Just two years ago, Baker was in his sixth and final season at Georgia Southern, where he initially walked on, when a photo of a young woman from Tampa Bay popped up on his Twitter timeline. He followed her. She followed back. He waited four months to build up the courage to send a direct message.
She didn’t respond, but she did send another tweet: “Chase the bag, not the boys.”
So he sent another message: “How about we chase the bag together?”
That one got a response.
“I was like, ‘Man, she looks good, and if I can get this one, I’m not letting her slip at all,’” Baker said. “As soon as she (direct messaged) me back and said what she said, I was like, ‘Oh yeah, it’s over with now.’”

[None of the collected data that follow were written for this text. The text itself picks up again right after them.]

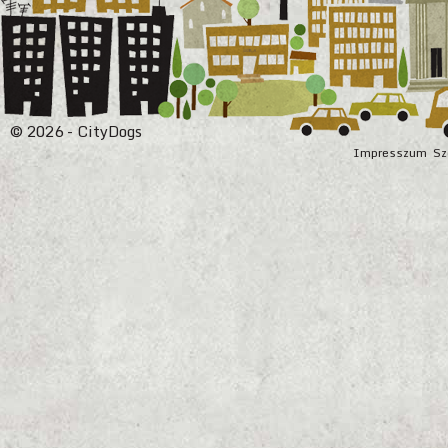
© 2026 - CityDogs
Impresszum
Sz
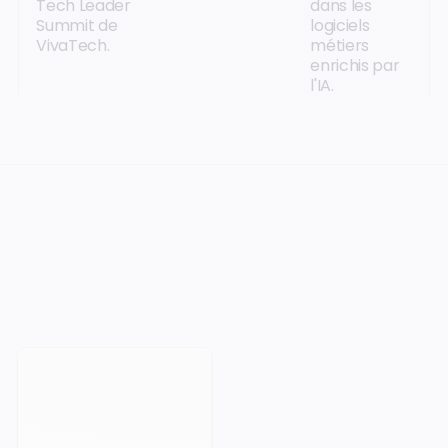
Tech Leader
dans les
Summit de
logiciels
VivaTech.
métiers
enrichis par
l'IA.
VOTRE PROCHAIN CAP COMMENCE ICI.
Orisha accompagne les entreprises qui
refusent de subir leur technologie.
Prendre rendez-vous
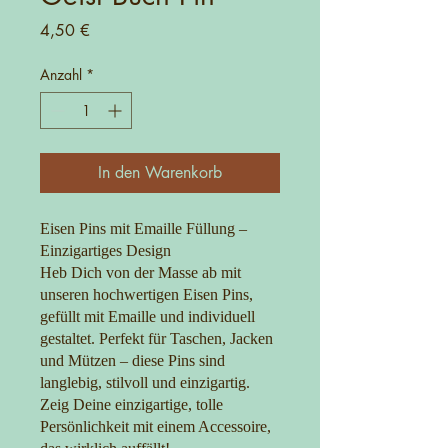
Preis
4,50 €
Anzahl
*
In den Warenkorb
Eisen Pins mit Emaille Füllung –
Einzigartiges Design
Heb Dich von der Masse ab mit
unseren hochwertigen Eisen Pins,
gefüllt mit Emaille und individuell
gestaltet. Perfekt für Taschen, Jacken
und Mützen – diese Pins sind
langlebig, stilvoll und einzigartig.
Zeig Deine einzigartige, tolle
Persönlichkeit mit einem Accessoire,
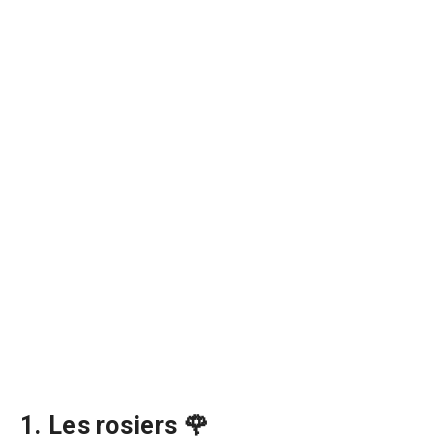
1. Les rosiers 🌹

This was Baker’s hyper-competitive side coming out, the one that would later latch him onto the Colts in 2022 as an undrafted player. But in football and in love, he was chasing long odds. The NFL didn’t invite this sixth-year cornerback from the Sun Belt Conference to the scouting combine, and the woman he met online didn’t want a long-distance relationship.

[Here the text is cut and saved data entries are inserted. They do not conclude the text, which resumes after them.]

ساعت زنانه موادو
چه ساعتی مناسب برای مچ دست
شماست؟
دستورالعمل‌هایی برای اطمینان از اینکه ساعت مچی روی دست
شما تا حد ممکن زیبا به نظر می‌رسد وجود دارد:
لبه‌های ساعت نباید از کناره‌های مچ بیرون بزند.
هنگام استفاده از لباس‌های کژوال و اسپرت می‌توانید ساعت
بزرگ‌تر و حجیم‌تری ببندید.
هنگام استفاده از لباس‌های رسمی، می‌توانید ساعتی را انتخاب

So for three months, he didn’t even tell her he played football. Not until he invited her to Dallas, and she asked why he was there. She put off the first date they planned, but after a month, she found the courage to go.
What she found was the kind and calm person she’d gotten to know through FaceTime, but she also saw his determination. He had an itinerary for the weekend, as they bounced from tacos at the mall to Go-Kart racing to riding a Ferris Wheel. They ended with dinner at a rooftop restaurant where a server brought an ice cream to the table with a card that read, “Will you be my girlfriend?”

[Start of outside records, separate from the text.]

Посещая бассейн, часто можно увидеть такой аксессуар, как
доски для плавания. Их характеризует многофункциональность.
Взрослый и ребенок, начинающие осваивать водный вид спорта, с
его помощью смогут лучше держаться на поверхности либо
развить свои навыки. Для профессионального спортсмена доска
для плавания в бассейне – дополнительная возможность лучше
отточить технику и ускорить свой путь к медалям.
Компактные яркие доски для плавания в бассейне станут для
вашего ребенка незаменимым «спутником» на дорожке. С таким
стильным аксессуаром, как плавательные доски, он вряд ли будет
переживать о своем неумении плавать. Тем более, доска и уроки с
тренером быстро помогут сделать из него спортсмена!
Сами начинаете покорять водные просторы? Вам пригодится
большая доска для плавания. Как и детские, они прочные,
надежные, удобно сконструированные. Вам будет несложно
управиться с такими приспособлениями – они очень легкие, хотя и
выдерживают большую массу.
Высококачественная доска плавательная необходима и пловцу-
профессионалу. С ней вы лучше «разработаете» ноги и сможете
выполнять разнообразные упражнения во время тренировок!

He’d found the idea by reading her old tweets.
“How could I say no?” Falcon said later.
The first dream was in motion, but the second needed a destination. He went undrafted into the NFL but received a tryout with the Cardinals and made the offseason roster. He and Falcon moved in together for the first time, living for four months until she had to leave for Tampa Bay to finish up her master’s degree. Shortly after she left, Baker got injured and was released.
He had two tryouts after that, and Indianapolis offered him a spot on the practice squad.
After appearing in three games as a special teamer in 2022, he and Falcon continued to fly back and forth from Indianapolis to Tampa Bay to see each other. In March, a pregnancy test came back, and it was positive.
His mind shifted to the future -- and about finding one in football.
“It was like, now we have to go all-in,” he said. “Every day, give it everything we’ve got no matter what.”
He planned a proposal for that fall. He found a rental house for the three of them to live in. He built a crib. They picked out baby names, too: They’d name a girl Indy and a boy Dallas, in honor of two cities where the match was lit.
To that point, “Dallas,” was the name Falcon always called Baker. To all her friends, he was “the boy from Dallas.”
But before he could pass along a name, he needed to make a team so he could afford this life for them. He attacked the weight room, meeting room and practice field like a man with a few names to fight for. He began the spring eighth on the cornerback depth chart, but after Isaiah Rodgers Sr. was released following a gambling suspension, Baker was suddenly in the mix in one of the youngest position groups in the league.
Two months later, he was a roster lock and on the first line of the depth chart.
“My mindset is, ‘Either I’m gonna win the rep or I’m gonna win the rep, period,” Baker said. “I always say if I’m going up against somebody 10 times, I’m winning 12 of those.
“… I don’t just want to be good in this league. I want to be great.”
Confidence had fueled every step of his journey to that point, from a baby born in Panama to members of the army to a kid in a Georgia town of less than 4,000 people to a walk-on at Georgia Southern to a man direct messaging a girl he didn’t know in a state he didn’t live in.
And now, that girl was here in Indianapolis, building this life with him by multiplying that positive energy and packaging it into a human due in a few months.
“We are literally one,” he’d say later. “I can say that’s my best friend in the world.”
They’d need each other, too, because at the highest level of football, momentum often builds half as fast as it falls apart.
A nightmare against the Browns
Nineteen days before his son was born, Baker crouched into his stance and stared into the soul of Amari Cooper with less than a minute left in the game.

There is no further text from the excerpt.